2010年6月大學(xué)英語六級(jí)考試全真預(yù)測(cè)試卷四Model Test Five
Part I Writing (30 minutes)
Directions: For this part, you are allowed 30 minutes to write a rsum. You should write at least 150 words following the outline given below:
假設(shè)你是李明¬¬——一名應(yīng)屆畢業(yè)生,在報(bào)紙上看到一則招聘廣告,你想要到登廣告的公司供職,請(qǐng)給該公司寫一封求職信,內(nèi)容應(yīng)簡(jiǎn)要介紹自己的情況以及自己的經(jīng)歷等。
Part II Reading Comprehension (Skimming and Scanning) (15 minutes)
Directions: In this part, you will have 15 minutes to go over the passage quickly and answer the questions on Answer Sheet 1. For questions 1-4, mark
Y (for YES ) if the statement agrees with the information given in the passage;
N (for NO) if the statement contradicts the information given in the passage;
NG (for NOT GIVEN) if the information is not given in the passage.
For questions 5-10, complete the sentences with the information given in the passage.
America's Brain Drain Crisis
Losing the Global Edge
William Kunz is a self-described computer geek. A more apt description might be computer genius. When he was just 11, Kunz started writing software programs, and by 14 he had created his own video game. As a high school sophomore in Houston, Texas, he won first prize in a local science fair for a data encryption(編密碼)program he wrote. In his senior year, he took up prize in an international science and engineering fair for designing a program to analyze and sort DNA patterns.
Kunz went on to attend Carnegie Mellon, among the nation's highest-ranked universities in computer science. After college he landed a job with Oracle in Silicon Valley, writing software used by companies around the world.
Kunz looked set to become a star in his field. Then he gave it all up.
Today, three years later, Kunz is in his first year at Harvard Business School. He left software engineering partly because his earning potential paled next to friends who were going into law or business. He also worried about job security, especially as more companies move their programming overseas to lower costs. "Every time you're asked to train someone in India, you think, 'Am I training my replacement?'" Kunz says.

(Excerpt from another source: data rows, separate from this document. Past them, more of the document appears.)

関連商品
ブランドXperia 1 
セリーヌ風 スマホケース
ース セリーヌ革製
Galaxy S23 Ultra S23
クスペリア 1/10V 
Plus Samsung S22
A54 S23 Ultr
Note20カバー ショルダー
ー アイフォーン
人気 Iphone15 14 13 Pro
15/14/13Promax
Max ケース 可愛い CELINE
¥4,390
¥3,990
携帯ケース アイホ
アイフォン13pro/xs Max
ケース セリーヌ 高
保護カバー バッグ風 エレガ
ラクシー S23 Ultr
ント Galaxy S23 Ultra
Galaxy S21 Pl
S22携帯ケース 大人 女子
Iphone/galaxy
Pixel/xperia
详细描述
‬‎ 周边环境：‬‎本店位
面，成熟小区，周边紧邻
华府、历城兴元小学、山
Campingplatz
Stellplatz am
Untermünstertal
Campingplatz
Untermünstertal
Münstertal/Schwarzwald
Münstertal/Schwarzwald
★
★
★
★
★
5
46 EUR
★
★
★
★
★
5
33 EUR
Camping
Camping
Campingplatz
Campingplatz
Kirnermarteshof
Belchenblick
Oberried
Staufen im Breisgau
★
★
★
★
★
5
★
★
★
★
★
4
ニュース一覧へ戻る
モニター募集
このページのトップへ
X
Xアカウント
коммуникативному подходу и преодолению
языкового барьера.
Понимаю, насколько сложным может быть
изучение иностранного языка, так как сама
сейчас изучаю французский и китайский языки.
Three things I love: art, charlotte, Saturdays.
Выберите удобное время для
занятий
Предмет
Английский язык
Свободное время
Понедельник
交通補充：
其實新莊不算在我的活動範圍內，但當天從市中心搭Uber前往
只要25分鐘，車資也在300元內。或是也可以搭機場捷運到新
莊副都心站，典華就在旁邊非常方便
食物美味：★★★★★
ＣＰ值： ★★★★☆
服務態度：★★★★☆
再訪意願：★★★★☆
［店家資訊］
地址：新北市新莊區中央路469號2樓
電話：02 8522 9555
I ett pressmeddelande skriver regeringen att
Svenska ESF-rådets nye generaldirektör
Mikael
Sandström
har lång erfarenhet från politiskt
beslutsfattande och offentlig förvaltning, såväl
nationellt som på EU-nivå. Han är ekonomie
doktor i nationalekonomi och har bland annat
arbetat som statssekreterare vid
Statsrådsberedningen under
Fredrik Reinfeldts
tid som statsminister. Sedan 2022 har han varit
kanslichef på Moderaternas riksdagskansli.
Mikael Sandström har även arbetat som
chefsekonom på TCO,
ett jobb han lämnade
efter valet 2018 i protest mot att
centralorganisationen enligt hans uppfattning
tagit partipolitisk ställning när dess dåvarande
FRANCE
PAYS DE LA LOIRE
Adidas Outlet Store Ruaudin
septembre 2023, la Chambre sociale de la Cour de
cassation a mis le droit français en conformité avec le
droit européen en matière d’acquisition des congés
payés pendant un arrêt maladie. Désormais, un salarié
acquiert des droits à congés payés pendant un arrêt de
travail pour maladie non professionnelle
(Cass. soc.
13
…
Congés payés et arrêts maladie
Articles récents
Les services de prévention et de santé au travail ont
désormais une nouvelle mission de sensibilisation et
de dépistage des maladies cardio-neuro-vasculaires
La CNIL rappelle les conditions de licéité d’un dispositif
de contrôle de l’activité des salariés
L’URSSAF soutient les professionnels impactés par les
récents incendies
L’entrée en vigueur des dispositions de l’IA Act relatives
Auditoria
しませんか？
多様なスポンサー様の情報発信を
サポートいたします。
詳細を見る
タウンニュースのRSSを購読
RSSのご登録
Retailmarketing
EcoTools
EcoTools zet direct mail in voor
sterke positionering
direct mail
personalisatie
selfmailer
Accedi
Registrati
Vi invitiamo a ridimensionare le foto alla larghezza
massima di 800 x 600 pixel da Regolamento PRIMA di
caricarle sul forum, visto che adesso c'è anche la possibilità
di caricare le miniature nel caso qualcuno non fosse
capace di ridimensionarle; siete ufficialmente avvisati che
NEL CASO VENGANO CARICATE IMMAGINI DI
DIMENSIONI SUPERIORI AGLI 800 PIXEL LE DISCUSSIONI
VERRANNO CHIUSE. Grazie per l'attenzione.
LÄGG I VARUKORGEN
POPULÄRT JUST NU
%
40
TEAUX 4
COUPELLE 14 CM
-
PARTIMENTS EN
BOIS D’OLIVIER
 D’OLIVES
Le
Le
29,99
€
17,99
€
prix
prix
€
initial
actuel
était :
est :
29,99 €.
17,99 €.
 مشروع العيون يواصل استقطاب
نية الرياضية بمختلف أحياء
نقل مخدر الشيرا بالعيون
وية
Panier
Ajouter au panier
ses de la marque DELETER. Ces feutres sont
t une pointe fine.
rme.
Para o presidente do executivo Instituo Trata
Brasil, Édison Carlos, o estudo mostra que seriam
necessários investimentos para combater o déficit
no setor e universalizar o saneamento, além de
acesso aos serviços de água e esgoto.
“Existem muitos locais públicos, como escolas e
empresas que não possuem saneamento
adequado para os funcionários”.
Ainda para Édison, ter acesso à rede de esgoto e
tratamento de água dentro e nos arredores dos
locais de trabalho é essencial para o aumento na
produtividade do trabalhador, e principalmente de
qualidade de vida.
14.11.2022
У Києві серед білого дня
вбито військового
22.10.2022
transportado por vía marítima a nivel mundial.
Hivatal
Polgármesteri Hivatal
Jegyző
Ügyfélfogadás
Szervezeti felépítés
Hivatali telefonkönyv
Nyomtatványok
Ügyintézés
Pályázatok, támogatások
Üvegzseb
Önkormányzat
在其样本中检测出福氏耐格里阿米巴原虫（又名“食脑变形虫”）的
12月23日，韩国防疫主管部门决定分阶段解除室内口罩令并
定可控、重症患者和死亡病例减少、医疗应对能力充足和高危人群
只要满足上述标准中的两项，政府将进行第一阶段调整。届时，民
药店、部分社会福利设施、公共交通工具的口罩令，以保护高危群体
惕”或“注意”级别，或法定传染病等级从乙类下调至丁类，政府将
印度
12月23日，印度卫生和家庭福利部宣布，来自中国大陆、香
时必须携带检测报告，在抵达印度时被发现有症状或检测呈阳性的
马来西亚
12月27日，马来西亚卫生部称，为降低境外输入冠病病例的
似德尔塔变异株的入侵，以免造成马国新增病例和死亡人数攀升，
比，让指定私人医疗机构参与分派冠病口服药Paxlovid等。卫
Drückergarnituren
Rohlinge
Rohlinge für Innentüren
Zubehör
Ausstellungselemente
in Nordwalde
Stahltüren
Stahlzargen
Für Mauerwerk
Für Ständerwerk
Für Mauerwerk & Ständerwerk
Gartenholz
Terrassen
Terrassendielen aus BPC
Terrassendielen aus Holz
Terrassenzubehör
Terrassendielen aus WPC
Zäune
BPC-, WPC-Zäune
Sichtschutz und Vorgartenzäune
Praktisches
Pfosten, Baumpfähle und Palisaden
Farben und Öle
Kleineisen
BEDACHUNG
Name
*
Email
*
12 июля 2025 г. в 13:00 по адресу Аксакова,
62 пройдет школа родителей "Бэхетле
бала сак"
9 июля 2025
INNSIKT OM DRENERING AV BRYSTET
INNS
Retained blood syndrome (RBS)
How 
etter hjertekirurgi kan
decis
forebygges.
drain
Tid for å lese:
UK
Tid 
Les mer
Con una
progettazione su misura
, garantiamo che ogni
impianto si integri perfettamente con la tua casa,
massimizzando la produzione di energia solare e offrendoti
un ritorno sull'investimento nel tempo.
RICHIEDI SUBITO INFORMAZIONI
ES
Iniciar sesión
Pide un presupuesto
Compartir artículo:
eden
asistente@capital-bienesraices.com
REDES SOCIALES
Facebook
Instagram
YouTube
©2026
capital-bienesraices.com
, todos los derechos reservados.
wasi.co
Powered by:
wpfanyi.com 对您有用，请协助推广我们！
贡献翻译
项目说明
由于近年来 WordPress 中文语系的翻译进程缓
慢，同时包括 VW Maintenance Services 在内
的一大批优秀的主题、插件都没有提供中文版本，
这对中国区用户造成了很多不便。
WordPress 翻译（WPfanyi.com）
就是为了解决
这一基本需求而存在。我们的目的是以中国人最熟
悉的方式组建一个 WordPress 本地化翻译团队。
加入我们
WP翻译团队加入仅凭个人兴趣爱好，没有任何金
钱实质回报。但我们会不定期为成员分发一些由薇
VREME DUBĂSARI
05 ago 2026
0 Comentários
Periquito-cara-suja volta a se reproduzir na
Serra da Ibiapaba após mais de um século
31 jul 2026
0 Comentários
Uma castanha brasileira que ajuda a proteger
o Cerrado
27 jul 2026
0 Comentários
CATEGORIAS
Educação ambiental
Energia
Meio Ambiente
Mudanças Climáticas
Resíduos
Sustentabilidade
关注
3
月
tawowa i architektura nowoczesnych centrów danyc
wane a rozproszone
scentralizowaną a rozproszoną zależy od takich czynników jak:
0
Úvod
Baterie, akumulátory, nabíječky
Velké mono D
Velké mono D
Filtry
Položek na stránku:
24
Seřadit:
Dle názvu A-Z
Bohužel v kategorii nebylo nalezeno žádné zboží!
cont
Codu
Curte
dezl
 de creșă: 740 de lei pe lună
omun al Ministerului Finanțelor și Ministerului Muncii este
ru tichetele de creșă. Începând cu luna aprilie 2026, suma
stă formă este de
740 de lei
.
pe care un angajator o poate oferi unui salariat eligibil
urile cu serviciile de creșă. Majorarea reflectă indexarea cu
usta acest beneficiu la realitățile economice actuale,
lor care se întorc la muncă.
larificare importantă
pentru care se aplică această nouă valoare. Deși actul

Things are turning out very differently for another standout in engineering, Qing-Shan Jia. A student at Tsinghua University in Beijing, Jia shines even among his gifted cohorts(一群人)at a school sometimes called "the MIT of China". He considered applying to Harvard for his PhD, but decided it wasn't worth it.
His university is investing heavily in cutting-edge research facilities, and attracts an impressive roster of international professors. "I can get a world-class education here and study with world-class scholars," Jia says.
These two snapshots(快照)illustrate part of a deeply disturbing picture. In the disciplines underpinning the high-tech economy—math, science and engineering—America is steadily losing its global edge. The depth and breadth of the problem is clear:
•Several of America's key agencies for scientific research and development will face a retirement crisis within the next ten years.
•Less than 6% of America's high school seniors plan to pursue engineering degrees, down 36% from a decade ago.
•In 2000, 56% of China's undergraduate degrees were in the hard sciences; in the United States, the figure was 17%.
•China will likely produce six times the number of engineers next year than America will graduate, according to Mike Gibbons of the American Society for Engineering Education. Japan, with half America's population, has minted(鑄造)twice as many in recent years.
"Most Americans are unaware of how much science does for this country and what we stand to lose if we can't keep up," says Shirley Ann Jackson, president of Rensselaer Polytechnic Institute and chair of the American Association for the Advancement of Science. David Baltimore, president of the California Institute of Technology and a Nobel laureate, puts it bluntly:" We can't hope to keep intact our standard of living, our national security, our way of life, if Americans aren't competitive in science."